Enron Scandal: The Gift That Keeps On Giving
Ah yes, Enron. Doesn’t this bring back those halcyon memories of George W. Bush’s earliest days in the White House. Our newly elected “moderate” Republican president sat there giving himself rectal thumb massages while a large portion of the country was having the rug pulled out from under them by one of Bush’s largest contributors.
It all seems so long ago, and yet, the 2006 election campaign will be sharing lots of press coverage with the upcoming trials of Richard Causey, Kenneth Lay and Jeffrey Skilling.
Boy George will be finding out that some things just can’t be swept under the rug. As the Stephen King short story says, “Sometimes they come back.”

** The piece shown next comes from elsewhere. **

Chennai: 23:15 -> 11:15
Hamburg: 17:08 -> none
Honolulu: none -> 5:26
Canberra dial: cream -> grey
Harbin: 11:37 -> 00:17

Richard Causey, Enron’s former top accountant, has agreed to plead guilty to at least one of the umpteen charges against him. He’ll get five to seven years instead of ten. In return for his lighter sentence, he’ll help the prosecution in their cases against Lay and Skilling.
The original strategy was to have all three defendants being tried together. They’d be able to help each other by presenting a united front. Because of Causey’s deal with the prosecution (no honor among thieves, etc.), Lay and Skilling have another opponent instead of an ally.

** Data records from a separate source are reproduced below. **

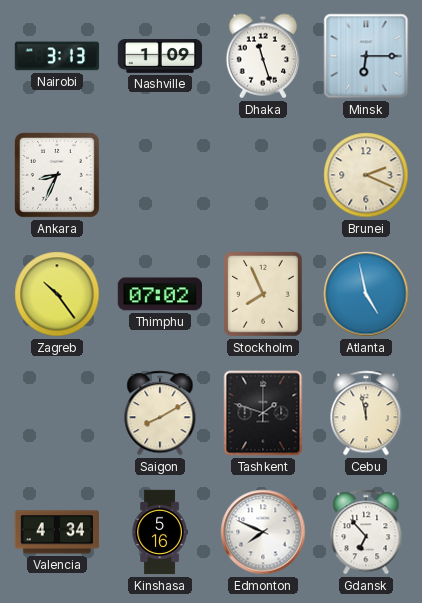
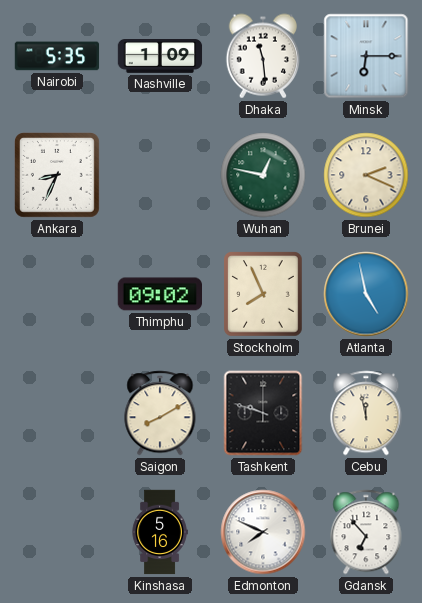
Nairobi: 3:13 -> 5:35
Dhaka: 11:27 -> 11:29
Wuhan: none -> 12:47
Zagreb: 10:24 -> none
Thimphu: 07:02 -> 09:02
Tashkent: 1:48 -> 9:48
Valencia: 4:34 -> none
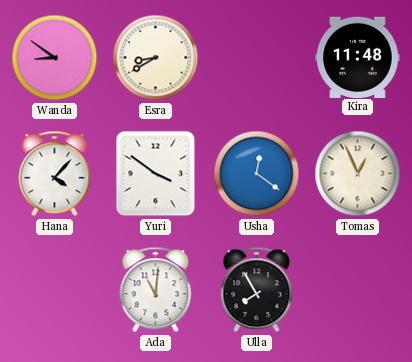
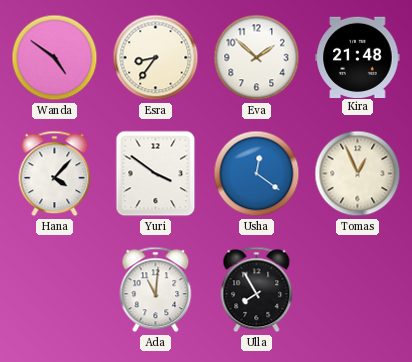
Wanda: 8:51 -> 4:51
Esra: 8:40 -> 8:36
Eva: none -> 1:52
Kira: 11:48 -> 21:48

As a former prosecutor said, “Less rope is needed for two necks, as the government’s noose tightens. The government always benefits from the addition of high-level insiders who would have been party to conversations with most senior executives.”
In 2001, Bush, and the Republican-appointed members of the Federal Energy Regulatory Commission, refused to do anything about this trumped-up energy crisis. Tens of millions of people were suffering through blackouts and quadrupled utility bills during winter storms and triple-digit summer temperatures, while Bush and the FERC just sat there with their thumbs up their yinyangs.
A popular joke going around Enron at the time was:
Q. What’s the difference between California and the Titanic?
A. When the Titanic went down, the lights were on.
California might get the last laugh. In 2001, at the height of Enron’s fake energy “crisis,” California’s then-Attorney General said he’d like to personally escort Kenneth Lay to his prison cell and introduce him to his 300-pound cellmate. Maybe his wish will be granted soon.